Give up anxiety addiction. I’m hooked on anxiety’s false sense of aliveness, a stress addict who gets off on being hyper-vigilant and riding the dopamine superhighway. It can be hard to see how fast I’m moving when I live this way because I have no reference point.
“When bombarded with novel stimuli, the dopamine system maintains the brain on high alert. It is this vigilance that is experienced as an exciting rush, the subjective sense of pleasure that can drive people to accelerate their daily activity to the point of exhaustion.” - Peter C. Whybrow
In the same way that putting a stick vertically into a mountain stream reveals how fast the stream is moving, following the breath in meditation, for example, provides a reference point for how quickly the mind is racing. Can we be alert yet relaxed? Sometimes slowing down helps us speed up.
Here’s what I have found to reduce anxiety and create more ease:
Get sufficient sleep. Even modest reductions in sleep can contribute to anxiety. While we can’t control how much sleep we get, we can maintain the conditions that promote sufficient sleep, which is at least seven hours for me.
Pay attention. Research shows that attention to our actions helps center and focus the mind, reducing anxiety. Cultivating awareness is a daily practice, not a one-time event.
Breathe through your nose. For the past nine months, I’ve been practicing breathing through my nose, day and night. Breathing through the nose offers many benefits, including extracting more oxygen from the air, reducing periodontal disease, and less stress on the body. In my experience, I also feel more grounded, calm, and peaceful, similar to meditation.

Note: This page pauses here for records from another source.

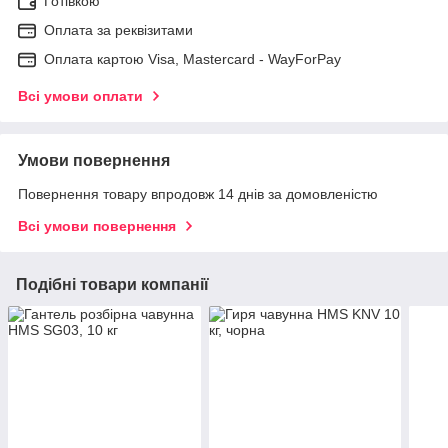
Готівкою
Оплата за реквізитами
Оплата картою Visa, Mastercard - WayForPay
Всі умови оплати
Умови повернення
Повернення товару впродовж 14 днів за домовленістю
Всі умови повернення
Подібні товари компанії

“Specifically, slower [nose] breathing activates the parasympathetic nervous system, reducing anxiety and signaling the body to calm down,” says Ann Dutton, director of the Yale Stress Center mindfulness education program.

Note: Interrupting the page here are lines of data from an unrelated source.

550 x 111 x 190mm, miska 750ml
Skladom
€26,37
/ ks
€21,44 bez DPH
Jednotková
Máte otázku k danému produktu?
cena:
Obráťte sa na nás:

Do one thing at a time. While doing multiple tasks at once can feel enlivening, we all know by now that multitasking is an illusion. Not only is it unproductive, but worse, multitasking generates stress. Doing one task at a time allows the mind to stay focused, which helps minimize stress and anxiety.
Surrender to the outcome. Despite our ambition, even if we commit to working hard on our ideas, we can only control our actions, not the results of our efforts. We either get the contract, or we don’t. People buy our music, or they don’t. We climb the mountain, or we don’t. But chasing goals we hadn’t thought through and buying things we don’t need, and acknowledging that doesn’t mean we don’t try. task is to show up, do the work, and let go, trusting that the universe or God will take care of the rest. How people respond to our offering is not within our control.

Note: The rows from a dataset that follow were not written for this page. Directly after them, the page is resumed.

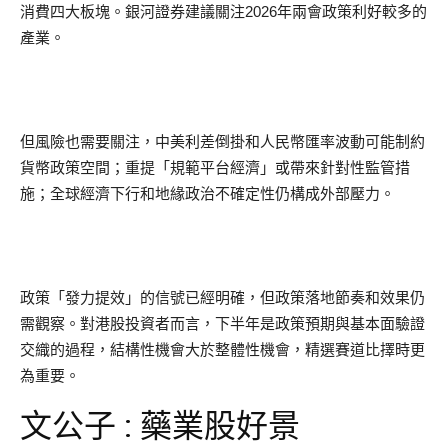
消費四大板塊。銀河證券建議關注2026年兩會政策利好較多的
產業。
但風險也需要關注，中美利差倒掛和人民幣匯率波動可能制約
貨幣政策空間；重提「規範平台經濟」或帶來針對性監管措
施；全球經濟下行和地緣政治不確定性仍構成外部壓力。
政策「發力提效」的信號已經明確，但政策落地節奏和效果仍
需觀察。對港股投資者而言，下半年是政策預期與基本面驗證
交織的過程，結構性機會大於整體性機會，精選賽道比擇時更
為重要。
文公子 : 藥業股好景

"Proficiency and the results of proficiency come only to those who have learned the paradoxical art of doing and not doing, of combining relaxation with activity, of letting go as a person..." - Aldous Huxley
Check out this article for additional tips on managing anxiety, including statements we can say to ourselves to bring about a sense of calm.
In the excitement of striving and the competitive scramble to succeed, the temptation is to speed up and overreach. Such frenetic activity is initially compelling, even intoxicating, but frenzied engagement is unsustainable and ultimately empty.
Finding balance is a matter of personal honesty, and everyone has to figure it out for themselves. But some people have never learned how to shut the thing off. It can be painful to look back and realize we’re hooked.
Are you honest with yourself, how you’re living, and whether you’re engaging the world on your terms and in your own time? Are you mortgaging the present to the future? What is your shut-off system so you can play the game of life without getting hooked?
It may be difficult, but harmony is essential to find meaning and personal fulfillment in our anxious modern world.